Today, Hong Kong is only halfway through to foreseen integration into the Chinese mainland by 2047, with the 25-year anniversary coming up in July, and yet the 2047 date has been playing heavily on the minds of many in the HKSAR. It is being weaponized by some to sow dismay, discord and discontent. Only 25 years to go for some citizens seems too close for comfort and so raises natural concerns about their unique way of life being snuffed out. This has fueled fear and foreboding.

However, I believe this new announcement has the potential to address these issues head-on and give the Hong-Kong people the confidence and security they crave to plan long-term. It will deliver trust that the Basic Law will be upheld rigorously and their way of life, traditions and status will be protected robustly under law. This cannot be more important. For me, this could result in a tectonic shift in mainstream thinking as the rug gets pulled out from under the feet of all those negative arguments about the encroaching, awaiting future that is seen as unwelcome and threatening.

I believe Hong Kong is the most amazing city I have ever had the good fortune to live in. The people are industrious, ambitious, global and connected but also recently worried and concerned about their society, the pandemic and their futures.

This one “new” thing — an indefinite continuation of the “two systems under one country” paradigm beyond 2047 — can now provide some confidence about this future. Sure, there have been teething problems and concerns about the National Security Law for Hong Kong, but perhaps more with its zealous implementation than its intent. I believe it is there to provide protection, certainty, stability and security from the recent social unrest and to preserve that very way of life so many hold dear and without unfettered control of undue, malign external influences.

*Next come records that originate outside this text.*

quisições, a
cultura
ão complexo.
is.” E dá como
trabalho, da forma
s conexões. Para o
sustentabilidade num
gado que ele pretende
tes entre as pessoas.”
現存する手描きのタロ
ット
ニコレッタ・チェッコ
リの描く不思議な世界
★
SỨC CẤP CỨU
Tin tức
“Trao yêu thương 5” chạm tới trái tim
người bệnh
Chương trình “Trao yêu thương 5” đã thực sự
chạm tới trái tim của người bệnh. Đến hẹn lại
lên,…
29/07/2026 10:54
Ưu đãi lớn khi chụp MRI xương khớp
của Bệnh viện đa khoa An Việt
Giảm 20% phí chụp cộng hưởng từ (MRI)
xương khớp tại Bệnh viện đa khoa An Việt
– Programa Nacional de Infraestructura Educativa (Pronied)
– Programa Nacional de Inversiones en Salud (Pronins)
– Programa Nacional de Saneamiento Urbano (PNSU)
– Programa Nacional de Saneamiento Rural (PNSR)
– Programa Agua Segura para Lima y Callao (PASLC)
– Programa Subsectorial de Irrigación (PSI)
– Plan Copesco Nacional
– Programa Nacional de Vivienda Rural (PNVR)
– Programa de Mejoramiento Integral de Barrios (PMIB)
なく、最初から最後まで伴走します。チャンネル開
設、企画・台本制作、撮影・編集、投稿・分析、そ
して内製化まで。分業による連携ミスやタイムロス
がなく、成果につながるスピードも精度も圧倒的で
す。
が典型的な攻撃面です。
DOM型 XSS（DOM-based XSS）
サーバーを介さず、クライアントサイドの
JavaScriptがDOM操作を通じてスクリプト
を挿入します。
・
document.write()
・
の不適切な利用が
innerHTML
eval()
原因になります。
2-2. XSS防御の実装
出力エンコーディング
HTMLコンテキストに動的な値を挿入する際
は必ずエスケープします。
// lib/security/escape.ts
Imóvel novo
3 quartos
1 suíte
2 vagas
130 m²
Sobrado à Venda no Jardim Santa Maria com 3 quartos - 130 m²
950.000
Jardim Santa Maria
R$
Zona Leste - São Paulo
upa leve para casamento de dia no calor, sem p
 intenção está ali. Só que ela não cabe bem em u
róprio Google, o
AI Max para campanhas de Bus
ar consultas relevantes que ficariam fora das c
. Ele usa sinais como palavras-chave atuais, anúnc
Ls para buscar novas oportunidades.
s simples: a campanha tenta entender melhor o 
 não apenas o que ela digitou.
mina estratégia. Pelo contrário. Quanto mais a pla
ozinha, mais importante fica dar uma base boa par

So actions speak louder than words.

Nothing in this world is ever perfect, but with proper intent demonstrated, real trust can be built through unwavering adherence to and protection of the Basic Law — our “mini-constitution”. Only then can the 2047 date be seen not as a threat, not something to be feared, but just as another year of progress in Hong Kong as a unique global city. A city that is strong, outward-looking and confident. A Hong Kong built on trust in the rule of law and our abilities and security under enduring respect for the two systems operating under one sovereign nation.

The author is a professor in the Faculty of Science at the University of Hong Kong and the director of its Laboratory for Space Research.

The views do not necessarily reflect those of China Daily.